NEW YORK — Stocks drifted in light trading to close mixed Thursday after trade figures for March failed to stir either the bears or the bulls.
The Dow Jones average of 30 industrial stocks closed down 4.19 at 2,325.49.
But other indicators rose fractionally. The Big Board's composite index was up 0.06 to 165.76. The American Stock Exchange's market-value index climbed 0.35 to close at 336.93; NASDAQ's composite index closed at 422.65, up 0.74. Standard & Poor's index of 400 industrials rose 0.38 to 342.46, and S&P's 500-stock composite index was up 0.26 to 294.24.
The Wilshire index of 5,000 equities closed at 2,923.476 up 1.166.
Advancing issues and decliners were virtually even with 772 stocks up, 758 down and 442 unchanged on the New York Stock Exchange.
Big Board volume totaled 152.04 million shares, against 170.97 million in the previous session.
"It was a pretty dull day," summed up Robert Colby, an analyst with Smith Barney, Harris Upham.
The Commerce Department's announcement of the March trade figures had been nervously awaited but ended up having little effect on the market because the numbers were in line with expectations, analysts said. The government said the trade deficit narrowed to $13.6 billion in March from $15.1 billion in February.
"The markets are indecisive," said Hugh Johnson, a senior vice president at First Albany Corp. "People are still on the edge of their chairs and waiting for the next move, with a lot of focus and concentration on the dollar."
Some excitement grew out of speculation that General Mills and Allegis were possible targets of takeover attempts. Stocks of those companies and of RJR Nabisco--rumored to be a possible suitor for General Mills--rose sharply, and all three were on the NYSE's most active list.
Allegis rose 1 7/8 to 71 1/2, General Mills picked up 3 1/8 to close at 54 1/8 and RJR Nabisco rose 2 to 51 1/8.
While the market generally was stagnant, Smith Barney's Colby found an underlying firmness because it did not drop Thursday in the face of rising commodity prices.
On Monday, stocks gave up their large gains after commodity prices soared, but on Thursday, while many commodity prices were higher, "the market seems to have taken that pretty well in stride," he said.
In the bond market, meanwhile, prices slipped as concerns about inflation and the falling dollar continued to depress the credit markets.
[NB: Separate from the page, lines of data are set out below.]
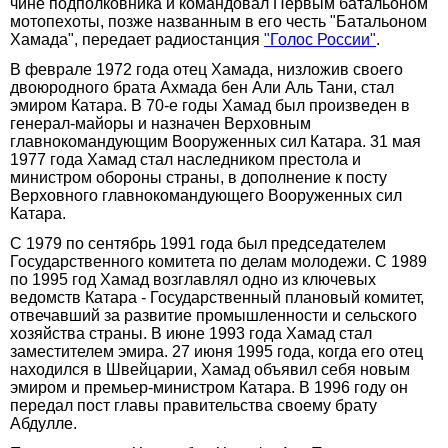
чине подполковника и командовал Первым батальоном
мотопехоты, позже названным в его честь "Батальоном
Хамада", передает радиостанция
"Голос России"
.
В феврале 1972 года отец Хамада, низложив своего
двоюродного брата Ахмада бен Али Аль Тани, стал
эмиром Катара. В 70-е годы Хамад был произведен в
генерал-майоры и назначен Верховным
главнокомандующим Вооруженных сил Катара. 31 мая
1977 года Хамад стал наследником престола и
министром обороны страны, в дополнение к посту
Верховного главнокомандующего Вооруженных сил
Катара.
С 1979 по сентябрь 1991 года был председателем
Государственного комитета по делам молодежи. С 1989
по 1995 год Хамад возглавлял одно из ключевых
ведомств Катара - Государственный плановый комитет,
отвечавший за развитие промышленности и сельского
хозяйства страны. В июне 1993 года Хамад стал
заместителем эмира. 27 июня 1995 года, когда его отец
находился в Швейцарии, Хамад объявил себя новым
эмиром и премьер-министром Катара. В 1996 году он
передал пост главы правительства своему брату
Абдулле.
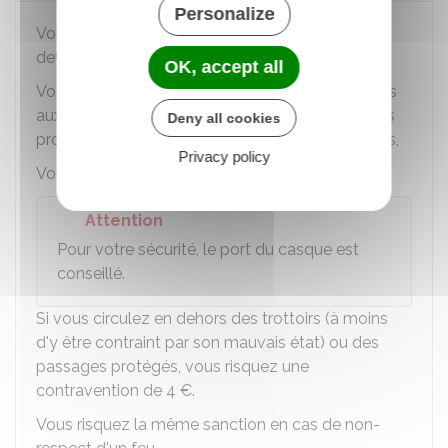
Personalize
Vous êtes considéré comme un piéton. Vous
devez donc circuler sur les trottoirs.
OK, accept all
Vous devez respecter les feux tricolores réservés
aux piétons. Vous devez emprunter les passages
Deny all cookies
protégés lorsqu'il en existe à moins de 50 mètres,
Privacy policy
Vous devez rouler à allure modérée (6 km/h).
Attention
Pour votre sécurité, le port du casque est
conseillé.
Si vous circulez en dehors des trottoirs (à moins
d'y être contraint par son mauvais état) ou des
passages protégés, vous risquez une
contravention de
4 €
.
Vous risquez la même sanction en cas de non-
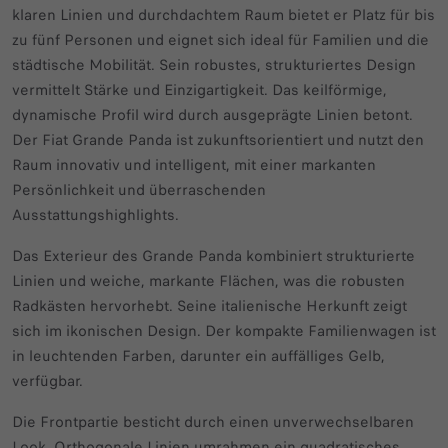
klaren Linien und durchdachtem Raum bietet er Platz für bis
zu fünf Personen und eignet sich ideal für Familien und die
städtische Mobilität. Sein robustes, strukturiertes Design
vermittelt Stärke und Einzigartigkeit. Das keilförmige,
dynamische Profil wird durch ausgeprägte Linien betont.
Der Fiat Grande Panda ist zukunftsorientiert und nutzt den
Raum innovativ und intelligent, mit einer markanten
Persönlichkeit und überraschenden
Ausstattungshighlights.
Das Exterieur des Grande Panda kombiniert strukturierte
Linien und weiche, markante Flächen, was die robusten
Radkästen hervorhebt. Seine italienische Herkunft zeigt
sich im ikonischen Design. Der kompakte Familienwagen ist
in leuchtenden Farben, darunter ein auffälliges Gelb,
verfügbar.
Die Frontpartie besticht durch einen unverwechselbaren
Look. Orthogonale Linien umrahmen ein quadratisches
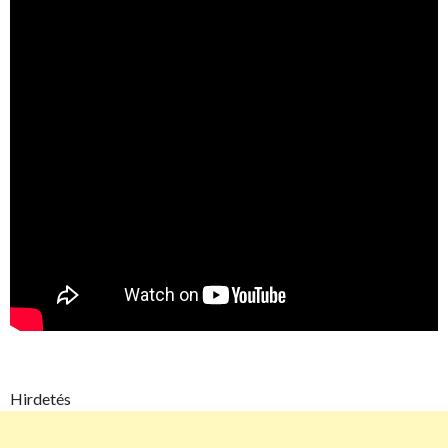
Hirdetés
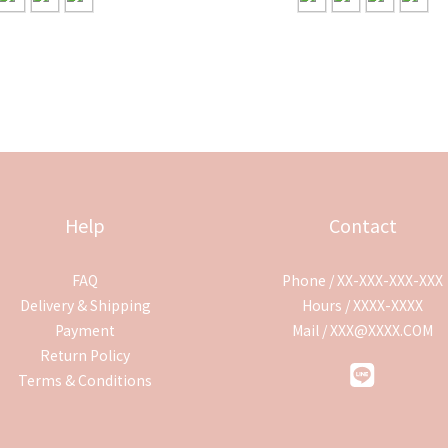
Help
Contact
FAQ
Phone / XX-XXX-XXX-XXX
Delivery & Shipping
Hours / XXXX-XXXX
Payment
Mail / XXX@XXXX.COM
Return Policy
Terms & Conditions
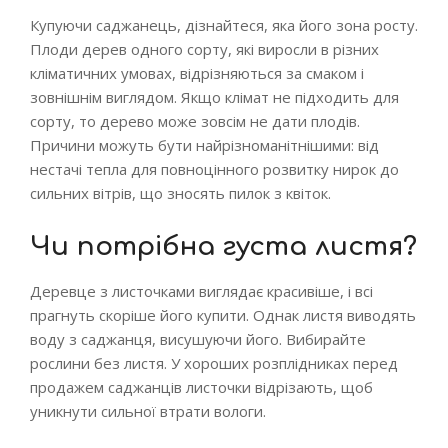
Купуючи саджанець, дізнайтеся, яка його зона росту.
Плоди дерев одного сорту, які виросли в різних
кліматичних умовах, відрізняються за смаком і
зовнішнім виглядом. Якщо клімат не підходить для
сорту, то дерево може зовсім не дати плодів.
Причини можуть бути найрізноманітнішими: від
нестачі тепла для повноцінного розвитку нирок до
сильних вітрів, що зносять пилок з квіток.
Чи потрібна густа листя?
Деревце з листочками виглядає красивіше, і всі
прагнуть скоріше його купити. Однак листя виводять
воду з саджанця, висушуючи його. Вибирайте
рослини без листя. У хороших розплідниках перед
продажем саджанців листочки відрізають, щоб
уникнути сильної втрати вологи.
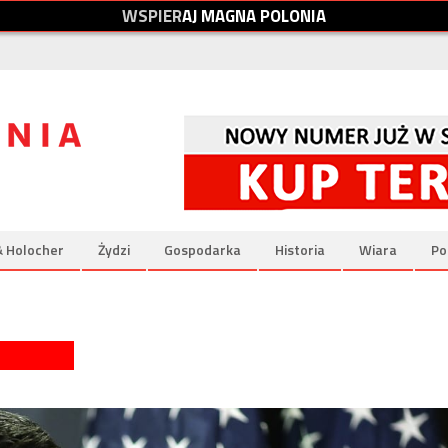
W
S
P
I
E
R
A
J
M
A
G
N
A
P
O
L
O
N
I
A
& Holocher
Żydzi
Gospodarka
Historia
Wiara
Po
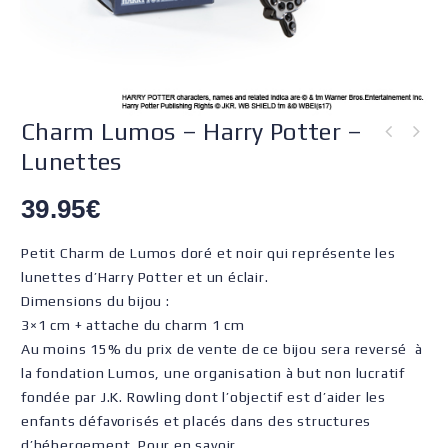
Charm Lumos – Harry Potter –
Lunettes
39.95
€
Petit Charm de Lumos doré et noir qui représente les
lunettes d’Harry Potter et un éclair.
Dimensions du bijou :
3×1 cm + attache du charm 1 cm
Au moins 15% du prix de vente de ce bijou sera reversé à
la fondation Lumos, une organisation à but non lucratif
fondée par J.K. Rowling dont l’objectif est d’aider les
enfants défavorisés et placés dans des structures
d’hébergement. Pour en savoir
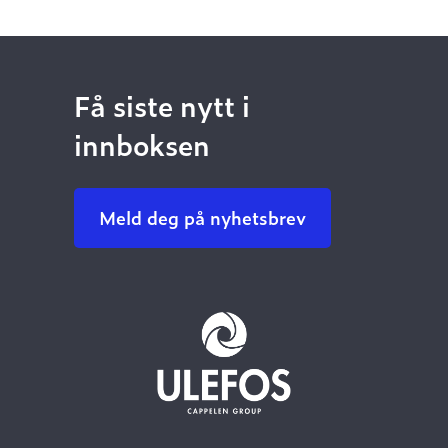
Få siste nytt i
innboksen
Meld deg på nyhetsbrev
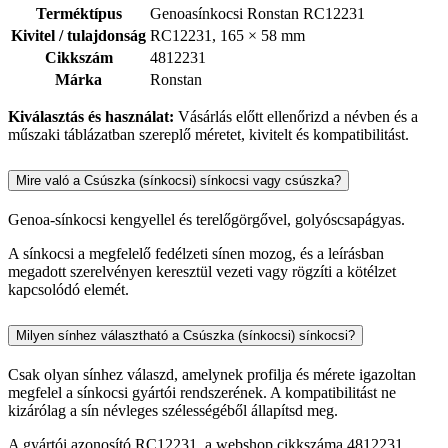
Terméktípus
Genoasínkocsi Ronstan RC12231
Kivitel / tulajdonság
RC12231, 165 × 58 mm
Cikkszám
4812231
Márka
Ronstan
Kiválasztás és használat:
Vásárlás előtt ellenőrizd a névben és a
műszaki táblázatban szereplő méretet, kivitelt és kompatibilitást.
Mire való a Csúszka (sínkocsi) sínkocsi vagy csúszka?
Genoa-sínkocsi kengyellel és terelőgörgővel, golyóscsapágyas.
A sínkocsi a megfelelő fedélzeti sínen mozog, és a leírásban
megadott szerelvényen keresztül vezeti vagy rögzíti a kötélzet
kapcsolódó elemét.
Milyen sínhez választható a Csúszka (sínkocsi) sínkocsi?
Csak olyan sínhez válaszd, amelynek profilja és mérete igazoltan
megfelel a sínkocsi gyártói rendszerének. A kompatibilitást ne
kizárólag a sín névleges szélességéből állapítsd meg.
A gyártói azonosító RC12231, a webshop cikkszáma 4812231.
Analysts said the narrowing of the trade deficit was insufficient to dispel the gloom.
The Treasury's 30-year issue fell point, or about $2.50 per $1,000 face amount, while its yield rose to 8.73% from 8.71% Wednesday.
The federal funds rate, the interest on overnight loans between banks, traded at 6.75%, up from 6.675% Wednesday.
Corporate bond prices were little changed, while tax-exempt bond prices slipped.
In the secondary market for Treasury bonds, prices of short-term governments fell 2/32 point, intermediate maturities declined by between 3/32 point and 10/32 point and 20-year maturities fell 10/32 point.